A benchmarked document QA system for PDF and DOCX files that combines hybrid retrieval, document structure intelligence, reranking, and citation-aware grounded answers. On a 150 question evaluation held-out question suite, it produced zero false-support claims and correctly abstained on every unanswerable question. A 6–20% reduced hallucination when compared to OpenAI File Search and Vectara.
Architecture
Problem
Long documents such as policies, theses, and research papers are difficult to query reliably. Keyword search misses semantic meaning, while naive LLM chat over documents often produces ungrounded answers without clear evidence. Broad summary questions are especially hard because relevant information is spread across multiple sections rather than one exact chunk.
Solution
HelpmateAI is a grounded long-document QA system that indexes PDF and DOCX files, builds persistent local retrieval artifacts, and answers user questions with visible evidence and citations. It combines dense and lexical retrieval, fusion, reranking, an LLM retrieval orchestrator for explicit scope, indexing-time chunk semantics and document landmarks, and a strict support verifier, so responses stay tied to source material reducing hallucinations.
Workspace
How it works
1. Document Ingestion
Uploads PDF and DOCX files and extracts structured content via pypdf, python-docx, and a selective pdfplumber pass for table-heavy pages. Captures page labels, section headings, clause IDs, section paths, section kinds, and document style hints. An indexing time chunk-semantics layer classifies suspicious candidates as metadata, definition, or table evidence (or noise), and a document landmarks pass identifies title pages, forewords, abstracts, executive summaries, glossaries, and volume boundaries.

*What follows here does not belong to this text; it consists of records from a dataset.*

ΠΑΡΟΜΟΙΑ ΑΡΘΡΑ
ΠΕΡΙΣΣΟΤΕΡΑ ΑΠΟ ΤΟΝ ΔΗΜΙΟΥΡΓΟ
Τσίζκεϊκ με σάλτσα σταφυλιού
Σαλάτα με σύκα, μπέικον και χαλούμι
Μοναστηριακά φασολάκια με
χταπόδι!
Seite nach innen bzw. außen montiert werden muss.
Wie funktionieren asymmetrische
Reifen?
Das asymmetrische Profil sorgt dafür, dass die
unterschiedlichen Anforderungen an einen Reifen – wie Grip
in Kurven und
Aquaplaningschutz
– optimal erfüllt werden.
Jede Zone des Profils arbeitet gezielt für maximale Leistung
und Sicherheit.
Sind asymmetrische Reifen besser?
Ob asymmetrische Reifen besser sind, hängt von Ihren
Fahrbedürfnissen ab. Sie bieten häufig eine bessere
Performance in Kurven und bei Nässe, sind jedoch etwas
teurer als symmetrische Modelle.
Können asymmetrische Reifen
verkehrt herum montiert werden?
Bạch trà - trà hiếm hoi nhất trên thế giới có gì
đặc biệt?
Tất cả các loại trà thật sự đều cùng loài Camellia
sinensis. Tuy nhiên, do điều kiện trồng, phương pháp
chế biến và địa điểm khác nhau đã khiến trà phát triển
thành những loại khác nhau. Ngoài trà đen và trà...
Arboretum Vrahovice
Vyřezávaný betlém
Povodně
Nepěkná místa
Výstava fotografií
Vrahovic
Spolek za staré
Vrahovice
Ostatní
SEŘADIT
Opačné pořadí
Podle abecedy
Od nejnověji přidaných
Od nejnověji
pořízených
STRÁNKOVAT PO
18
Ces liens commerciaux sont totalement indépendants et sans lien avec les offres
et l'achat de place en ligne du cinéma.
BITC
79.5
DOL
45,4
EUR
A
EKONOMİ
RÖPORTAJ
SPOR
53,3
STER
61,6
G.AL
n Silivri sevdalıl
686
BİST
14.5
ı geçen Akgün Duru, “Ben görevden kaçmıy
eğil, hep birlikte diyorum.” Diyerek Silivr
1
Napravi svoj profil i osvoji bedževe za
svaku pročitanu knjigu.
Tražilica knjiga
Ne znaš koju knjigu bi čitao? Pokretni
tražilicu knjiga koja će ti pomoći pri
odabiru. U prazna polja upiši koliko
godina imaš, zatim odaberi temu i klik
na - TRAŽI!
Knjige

2. Structure & Index Build
Builds metadata rich chunks, section records, deterministic section synopses, and lightweight topology artifacts. Sections are enriched with document aware profile metadata - chapter numbers, section roles, page ranges and scope aliases so locally scoped questions can stay inside the requested chapter. The index is schema versioned and keyed by document fingerprint so documents can be reused without unnecessary rebuilds.
3. Retrieval Planning
Analyzes the question and produces a retrieval plan. An LLM retrieval orchestrator runs first on a compact document map and can resolve explicit local scope to validated section IDs; deterministic code then enforces safety checks and routes through chunk, synopsis, summary, section, or hybrid retrieval. Low-confidence orchestrator output is ignored, the deterministic layer never trusts unbounded LLM scope.
4. Hybrid Retrieval
Runs dense retrieval, TF-IDF lexical retrieval, fusion, metadata-aware ranking, and optional reranking. It also uses soft structural guidance and global fallback so broader or distributed questions do not collapse into narrow evidence misses.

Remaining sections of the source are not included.